As such, any optimisation or streamlining that will result in reduced overheads for companies, while at the same time reducing stress levels for users, is being investigated and introduced at pace.
A particularly effective and popular change revolves around online services. Any site updates or changes that result in users being diverted away from costly call centres is seen as a quick and easy change to save both time and money. For the most part, this means bringing offline services online, processes such as cancelling orders, requesting returns, altering personal details, submitting meter readings, requesting balance changes, and more.
Easing frustrations
Many of these efficiencies centre on ensuring the user can make these changes online, and if they’re struggling, giving them a way to contact someone. This is usually via web chat, but can also be via triggering contact form-based overlays to keep the user from attempting to find a phone number.

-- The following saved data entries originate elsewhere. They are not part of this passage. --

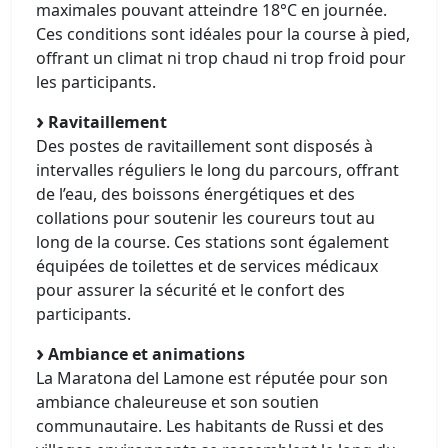
maximales pouvant atteindre 18°C en journée.
Ces conditions sont idéales pour la course à pied,
offrant un climat ni trop chaud ni trop froid pour
les participants.
Ravitaillement
Des postes de ravitaillement sont disposés à
intervalles réguliers le long du parcours, offrant
de l’eau, des boissons énergétiques et des
collations pour soutenir les coureurs tout au
long de la course. Ces stations sont également
équipées de toilettes et de services médicaux
pour assurer la sécurité et le confort des
participants.
Ambiance et animations
La Maratona del Lamone est réputée pour son
ambiance chaleureuse et son soutien
communautaire. Les habitants de Russi et des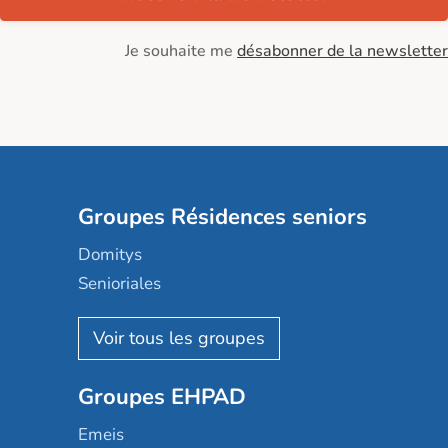
Je souhaite me
désabonner de la newsletter
Groupes Résidences seniors
Domitys
Senioriales
Nohée
Les Résidentiels
Ovelia
Groupes EHPAD
Mobicap
Domusvi
Emeis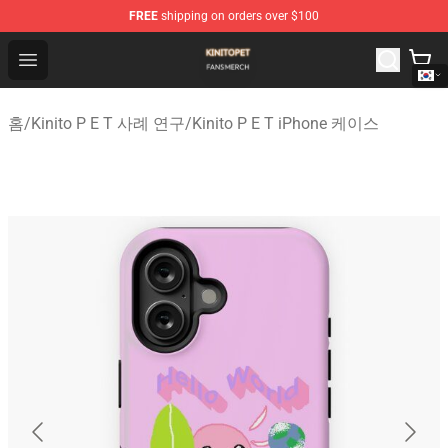
FREE
shipping on orders over $100
Kinito P E T Shop - Official Kinito P E T Merchandise Stor
Open menu
홈
/
Kinito P E T 사례 연구
/
Kinito P E T iPhone 케이스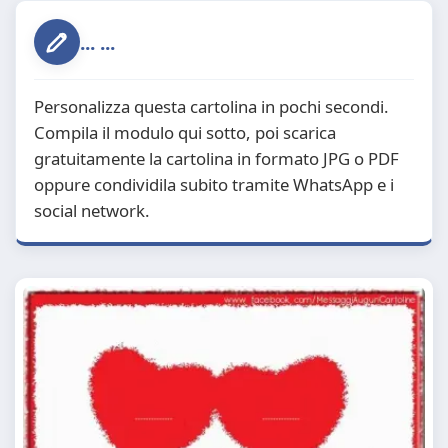
... ...
Personalizza questa cartolina in pochi secondi.
Compila il modulo qui sotto, poi scarica
gratuitamente la cartolina in formato JPG o PDF
oppure condividila subito tramite WhatsApp e i
social network.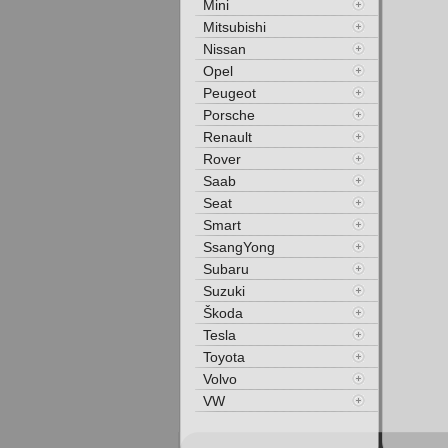
Mini
Mitsubishi
Nissan
Opel
Peugeot
Porsche
Renault
Rover
Saab
Seat
Smart
SsangYong
Subaru
Suzuki
Škoda
Tesla
Toyota
Volvo
VW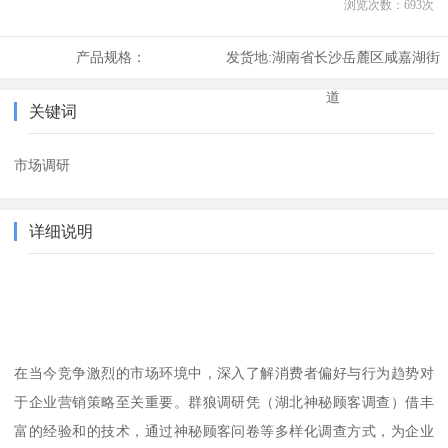
浏览次数：
693
次
产品规格：
发货地:
湖南省长沙岳麓区咸嘉湖街
道
关键词
市场调研
详细说明
在当今竞争激烈的市场环境中，深入了解消费者偏好与行为趋势对
于企业营销策略至关重要。群狼调研凭（湖北神秘顾客调查）借丰
富的经验和的技术，通过神秘顾客问卷等多样化调查方式，为企业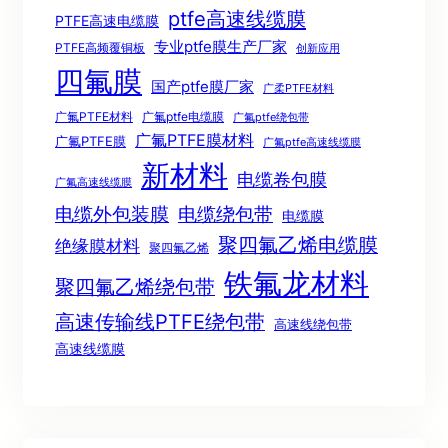
ptfe高速线缆膜
PTFE高速电缆膜
专业ptfe膜生产厂家
PTFE高频覆铜板
创新应用
四氟膜
国产ptfe膜厂家
广柔PTFE材料
广氟PTFE材料
广氟ptfe电缆膜
广氟ptfe绕包带
广氟PTFE膜材料
广氟PTFE膜
广氟ptfe高速线缆膜
新材料
电缆卷包膜
广氟高速线缆膜
电缆绕包带
电缆外包装膜
电缆膜
聚四氟乙烯电缆膜
绝缘膜材料
聚四氟乙烯
铁氟龙材料
聚四氟乙烯绕包带
高速传输线PTFE绕包带
高速线绕包带
高速线缆膜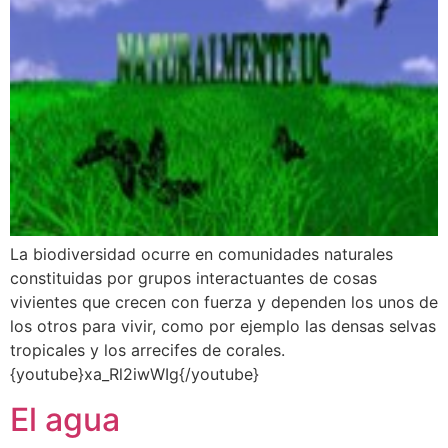
La biodiversidad ocurre en comunidades naturales
constituidas por grupos interactuantes de cosas
vivientes que crecen con fuerza y dependen los unos de
los otros para vivir, como por ejemplo las densas selvas
tropicales y los arrecifes de corales.
{youtube}xa_Rl2iwWIg{/youtube}
El agua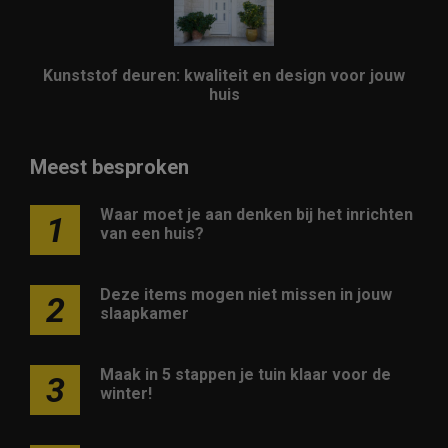
Kunststof deuren: kwaliteit en design voor jouw
huis
Meest besproken
Waar moet je aan denken bij het inrichten
1
van een huis?
Deze items mogen niet missen in jouw
2
slaapkamer
Maak in 5 stappen je tuin klaar voor de
3
winter!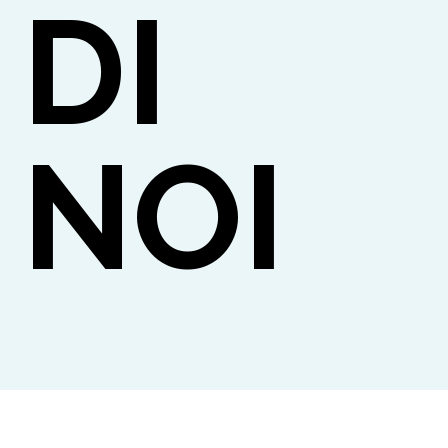
DI
NOI
TTO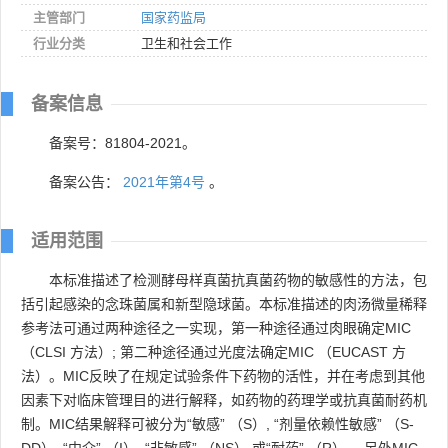
主管部门
国家药监局
行业分类
卫生和社会工作
备案信息
备案号：81804-2021。
备案公告：
2021年第4号
。
适用范围
本标准描述了检测酵母样真菌抗真菌药物的敏感性的方法，包
括引起感染的念珠菌属和新型隐球菌。本标准描述的肉汤微量稀释
参考法可通过两种途径之一实现，第一种途径通过肉眼确定MIC
（CLSI 方法）; 第二种途径通过光度法确定MIC （EUCAST 方
法）。MIC反映了在规定试验条件下药物的活性，并在考虑到其他
因素下对临床管理目的进行解释，如药物的药理学或抗真菌耐药机
制。MIC结果解释可被分为“敏感” （S）, “剂量依赖性敏感” （S-
DD）, “中介” （I）, “非敏感” （NS） 或“耐药” （R）。 另外MIC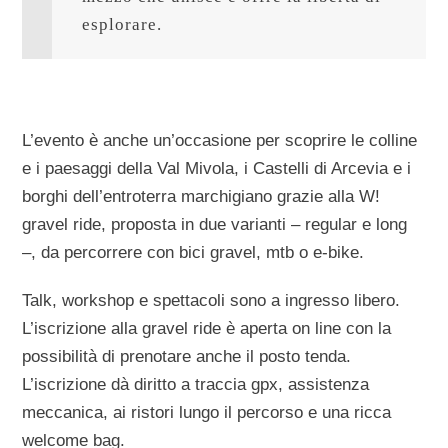
esplorare.
L’evento è anche un’occasione per scoprire le colline
e i paesaggi della Val Mivola, i Castelli di Arcevia e i
borghi dell’entroterra marchigiano grazie alla W!
gravel ride, proposta in due varianti – regular e long
–, da percorrere con bici gravel, mtb o e-bike.
Talk, workshop e spettacoli sono a ingresso libero.
L’iscrizione alla gravel ride è aperta on line con la
possibilità di prenotare anche il posto tenda.
L’iscrizione dà diritto a traccia gpx, assistenza
meccanica, ai ristori lungo il percorso e una ricca
welcome bag.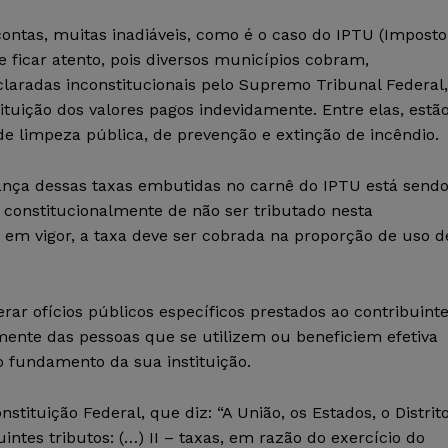
contas, muitas inadiáveis, como é o caso do IPTU (Imposto
e ficar atento, pois diversos municípios cobram,
claradas inconstitucionais pelo Supremo Tribunal Federal,
tuição dos valores pagos indevidamente. Entre elas, estã
de limpeza pública, de prevenção e extinção de incêndio.
ança dessas taxas embutidas no carnê do IPTU está send
do constitucionalmente de não ser tributado nesta
 em vigor, a taxa deve ser cobrada na proporção de uso d
rar ofícios públicos específicos prestados ao contribuint
mente das pessoas que se utilizem ou beneficiem efetiva
o fundamento da sua instituição.
stituição Federal, que diz: “A União, os Estados, o Distrit
intes tributos: (…) II – taxas, em razão do exercício do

This offers ways that we can detect the user is having trouble, or becoming frustrated with their online experience. One way we’ve been able to do this is by using anonymised, screen recording software to detect certain frustrated behaviours, such as ‘bird’s nest behaviour’, ‘multi-clicking’, or ‘reading’ (discussed in more detail in these blog posts by screen reading company Decibel: Multi-clicking, Reading, & Birds Nest Behaviour).
When events triggered by these actions occur, we can either use them directly (as soon as 10 multi-clicks are detected for example), or use a pattern of behaviours to build up a threshold. Once that threshold is reached, we assume the user is in an ‘angry with the site’ phase, so we trigger a chat window to ask the user if they are having trouble, or alternatively we can trigger an overlay to ask the user to submit a support request, or any other actions the client may decide upon.
A valuable journey
As an additional facet of these actions, we can implement them only for specific users. For example, if we have a user on site who logs in, we can set a cookie on that user’s machine to say that they have logged in previously. We could also, for example, check the user’s status (for example on a shopping site, check their lifetime spend, or on a banking site check for certain high-value products owned) and store that in the same cookie.
On future visits, we can check for that cookie. For these ‘high-value’ users, we can ensure that the threshold is lower; if there’s even a hint they are getting angry, we flash a chat window sooner! With chat, there is always the chance that there won’t be enough of the right type of operators to answer the query. For these high-value customers, we can ensure that they are ‘fast-tracked’ to an operator who has the correct level of experience/access to help with any query they may have.
Additionally, for logged in users (where all the data is available without the need to store it from previous sessions), we can trigger chats on certain critical journeys - for example, if a high value user is on the ‘cancel account’ journey, we can trigger the chat window, again ensuring it is directed to an operator who has the right experience and access levels to potentially offer the user the right incentives to keep their account open and remain with the business.
In this way, site owners can look to ensure that their most important, high-value customers stay with their business for as long as possible. Despite it being an unwanted outcome currently, if all else fails, we can pass on the page, to the user, a specific, direct number based on the attributes we’ve already discussed (lifetime spend, account type etc.).
This means bypassing the usual menus and minimising any possible wait times, so that the user gets through to a specific person, who already potentially has an idea of what the call may be about. This further increases efficiency for both user and business, minimising time wasted in menus for the customer, and avoiding any time wasted by a call centre getting the customer to the right person.
If done correctly, the whole journey becomes more efficient, less frustrating for the user, and more profitable for the business. The ideal combination.